The raised guidance comes alongside a strong share price run, with a 90 day share price return of 22.36%, a year to date share price return of 107.76%, and a 1 year total shareholder return of 115.44%. Taken together, these figures suggest momentum has been building around Lincoln Educational Services as investors react to higher revenue, enrollment trends, and recent activist interest.
If this kind of momentum has your attention, it could be a good time to widen your search using our screener of 20 top founder-led companies
With Lincoln Educational Services trading at $48.43 against an analyst price target of $57.40 and an indicated intrinsic discount of about 16%, the key question is whether the recent rally leaves further upside or if the market is already pricing in future growth.
With Lincoln Educational Services trading at $48.43 against a narrative fair value of $57.40, the current setup hinges on how durable its growth drivers really are.
Strategic expansion through new campus openings in high-demand, underserved metro areas, alongside program replication at existing sites, is expected to deliver significant incremental revenue and operating leverage.

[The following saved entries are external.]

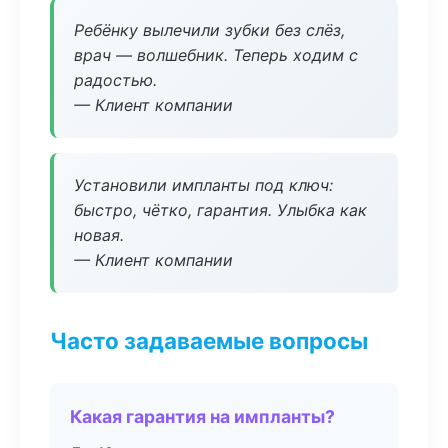
Ребёнку вылечили зубки без слёз,
врач — волшебник. Теперь ходим с
радостью.
— Клиент компании
Установили импланты под ключ:
быстро, чётко, гарантия. Улыбка как
новая.
— Клиент компании
Часто задаваемые вопросы
Какая гарантия на импланты?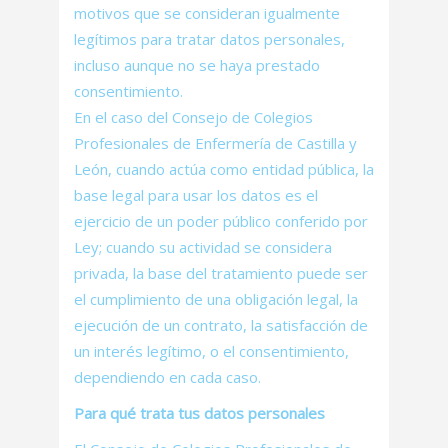
motivos que se consideran igualmente
legítimos para tratar datos personales,
incluso aunque no se haya prestado
consentimiento.
En el caso del Consejo de Colegios
Profesionales de Enfermería de Castilla y
León, cuando actúa como entidad pública, la
base legal para usar los datos es el
ejercicio de un poder público conferido por
Ley; cuando su actividad se considera
privada, la base del tratamiento puede ser
el cumplimiento de una obligación legal, la
ejecución de un contrato, la satisfacción de
un interés legítimo, o el consentimiento,
dependiendo en cada caso.
Para qué trata tus datos personales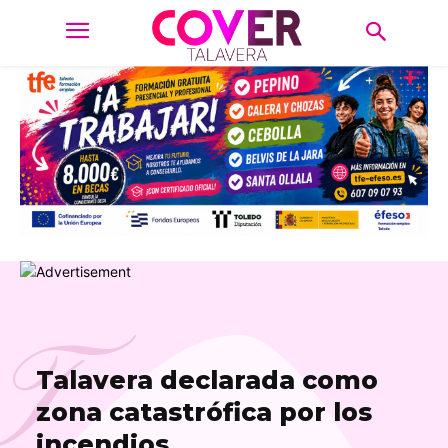
T
Talavera declarada como
zona catastrófica por los
incendios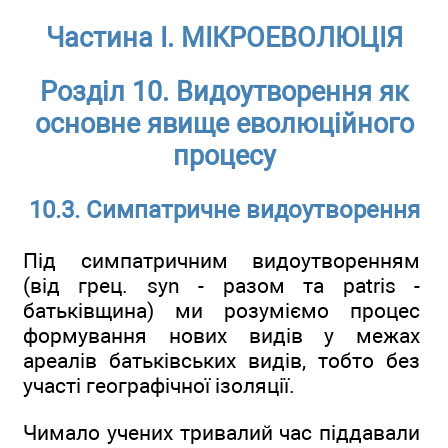
Частина I. МІКРОЕВОЛЮЦІЯ
Розділ 10. Видоутворення як
основне явище еволюційного
процесу
10.3. Симпатричне видоутворення
Під симпатричним видоутворенням
(від грец. syn - разом та patris -
батьківщина) ми розуміємо процес
формування нових видів у межах
ареалів батьківських видів, тобто без
участі географічної ізоляції.
Чимало учених тривалий час піддавали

Guidance now calls for two new campus openings annually, each targeted to contribute $25 to $30 million in revenue and $7 to $10 million EBITDA by year four.
Curious what underpins that expansion blueprint, the forecast calls for faster earnings growth, firmer margins, and a rich future earnings multiple to support that $57.40 fair value.
Result: Fair Value of $57.40 (UNDERVALUED)
Have a read of the narrative in full and understand what's behind the forecasts.
However, Lincoln Educational Services still faces meaningful risks if heavy campus expansion capex disappoints, or if regulatory changes constrain student funding and enrollment.
Find out about the key risks to this Lincoln Educational Services narrative.
The narrative fair value for Lincoln Educational Services rests on future earnings, yet the current P/E of 68.6x tells a different story. It is higher than both the US Consumer Services industry at 14.8x and the fair ratio of 24.6x, which points to meaningful valuation risk if expectations reset.
For a closer look at how the current price compares with that fair ratio, check out the See what the numbers say about this price — find out in our valuation breakdown.
Seeing both optimism and concern around Lincoln Educational Services, you may want to move quickly and review the data yourself, then decide how the balance of risks and rewards looks to you with the help of 3 key rewards and 1 important warning sign
If Lincoln Educational Services has sharpened your focus, do not stop here. Broaden your watchlist now so you are not late to the next opportunity.
This article by Simply Wall St is general in nature. We provide commentary based on historical data and analyst forecasts only using an unbiased methodology and our articles are not intended to be financial advice. It does not constitute a recommendation to buy or sell any stock, and does not take account of your objectives, or your financial situation. We aim to bring you long-term focused analysis driven by fundamental data. Note that our analysis may not factor in the latest price-sensitive company announcements or qualitative material. Simply Wall St has no position in any stocks mentioned.